> _EXERCISE DIRECTIONS_:
All lines from the opening of the data to the line containing "de las cookies" must be returned unchanged, and only those lines.

> _SOURCE MATERIAL_:
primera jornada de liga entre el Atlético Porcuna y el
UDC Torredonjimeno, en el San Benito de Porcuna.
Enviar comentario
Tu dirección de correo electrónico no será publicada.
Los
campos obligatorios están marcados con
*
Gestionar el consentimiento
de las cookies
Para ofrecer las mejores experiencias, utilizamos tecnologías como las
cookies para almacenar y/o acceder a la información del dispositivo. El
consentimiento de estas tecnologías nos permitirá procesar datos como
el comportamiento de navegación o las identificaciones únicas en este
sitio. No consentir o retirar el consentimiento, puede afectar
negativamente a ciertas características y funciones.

> _RESULT FOR THIS EXERCISE_:
primera jornada de liga entre el Atlético Porcuna y el
UDC Torredonjimeno, en el San Benito de Porcuna.
Enviar comentario
Tu dirección de correo electrónico no será publicada.
Los
campos obligatorios están marcados con
*
Gestionar el consentimiento
de las cookies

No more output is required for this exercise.